2. **Host-spawned session**`src/container-runner.ts` at line ~301 uses `--entrypoint bash` with `-c 'exec bun run /app/src/index.ts'`. Bypasses tini (Docker's default PID 1 handling applies). Stdin is unused; all IO flows through the mounted session DBs.
Both paths end with Bun running the same source file from `/app/src/index.ts`.
## CI shape
`.github/workflows/ci.yml` installs both Node (with pnpm cache) and Bun, then runs in order:
1. `pnpm install --frozen-lockfile` (host)
2. `bun install --frozen-lockfile` in `container/agent-runner/` (container)
3. `pnpm run format:check`
4. `pnpm exec tsc --noEmit` (host typecheck)
5. `pnpm exec tsc -p container/agent-runner/tsconfig.json --noEmit` (container typecheck)
6. `pnpm exec vitest run` (host tests)
7. `bun test` in `container/agent-runner/` (container tests)
Any failure fails the PR.
## Key invariants
- **Session DBs must use `journal_mode=DELETE`.** WAL's `-shm` memory-map doesn't cross VirtioFS between host and guest.
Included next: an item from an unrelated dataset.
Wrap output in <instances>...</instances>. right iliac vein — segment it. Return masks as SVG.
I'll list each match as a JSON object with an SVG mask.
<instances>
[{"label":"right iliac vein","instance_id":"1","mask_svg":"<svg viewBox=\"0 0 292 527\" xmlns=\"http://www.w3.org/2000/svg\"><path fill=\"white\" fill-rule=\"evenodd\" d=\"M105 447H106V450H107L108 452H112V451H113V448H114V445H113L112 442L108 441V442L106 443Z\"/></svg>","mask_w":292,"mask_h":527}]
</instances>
See the doc comment at the top of `container/agent-runner/src/db/connection.ts` and `src/session-manager.ts`.
- **Named SQL parameters in the container require the prefix in JS object keys.** `bun:sqlite` does not auto-strip `@`/`$`/`:` the way `better-sqlite3` does on the host. Use `$name` in both SQL and keys: `.run({ $id: msg.id })`. Positional `?` params work normally.
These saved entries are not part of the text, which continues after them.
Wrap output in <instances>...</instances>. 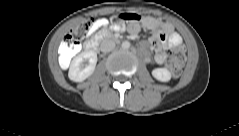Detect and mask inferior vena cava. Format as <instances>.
I'll list each match as a JSON object with an SVG mask.
<instances>
[{
	"label": "inferior vena cava",
	"mask_w": 239,
	"mask_h": 136,
	"mask_svg": "<svg viewBox=\"0 0 239 136\" xmlns=\"http://www.w3.org/2000/svg\"><path fill=\"white\" fill-rule=\"evenodd\" d=\"M115 48V42L111 39H104L100 44V50L104 53L110 52Z\"/></svg>",
	"instance_id": "obj_1"
}]
</instances>
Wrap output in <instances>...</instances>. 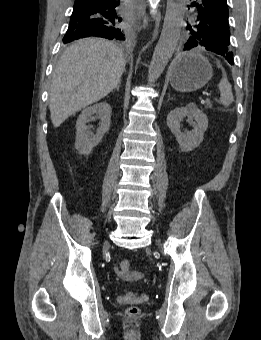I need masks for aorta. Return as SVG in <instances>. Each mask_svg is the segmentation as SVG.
Masks as SVG:
<instances>
[{"label":"aorta","instance_id":"obj_1","mask_svg":"<svg viewBox=\"0 0 261 340\" xmlns=\"http://www.w3.org/2000/svg\"><path fill=\"white\" fill-rule=\"evenodd\" d=\"M185 0H167L162 32L148 69V82L154 83L163 73L178 43Z\"/></svg>","mask_w":261,"mask_h":340}]
</instances>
- **Agent-runner tests run under `bun:test`, not vitest.** `vitest.config.ts` excludes the `container/agent-runner/` tree because vitest runs on Node and can't load `bun:sqlite`.
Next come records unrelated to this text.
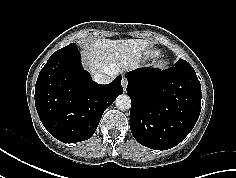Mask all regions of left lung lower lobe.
I'll return each instance as SVG.
<instances>
[{
    "mask_svg": "<svg viewBox=\"0 0 236 178\" xmlns=\"http://www.w3.org/2000/svg\"><path fill=\"white\" fill-rule=\"evenodd\" d=\"M130 129L143 146L167 150L193 129L201 111V85L192 66L127 73Z\"/></svg>",
    "mask_w": 236,
    "mask_h": 178,
    "instance_id": "left-lung-lower-lobe-1",
    "label": "left lung lower lobe"
}]
</instances>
- **No tsc build step in the container image.** Re-adding one would reintroduce the ~200-500ms per-session-wake cost we removed.
- **Global container CLIs stay on pnpm, not Bun.** `agent-browser`, `@anthropic-ai/claude-code`, `vercel` and any future Node CLIs the agent invokes should be pinned versions under the Dockerfile's pnpm global-install block. `bun install -g` would bypass the pnpm supply-chain policy.
## Migration history
This structure replaced a uniform npm-on-Node stack across both host and container. The pnpm migration landed first (PR #1771) to bring the host under supply-chain policy, then the container moved to Bun to eliminate native-module compilation and the per-wake tsc step. The split was chosen over going full-Bun because Baileys' native deps are the main risk surface on the host — the container has no such deps, so it benefits from Bun without taking the risk.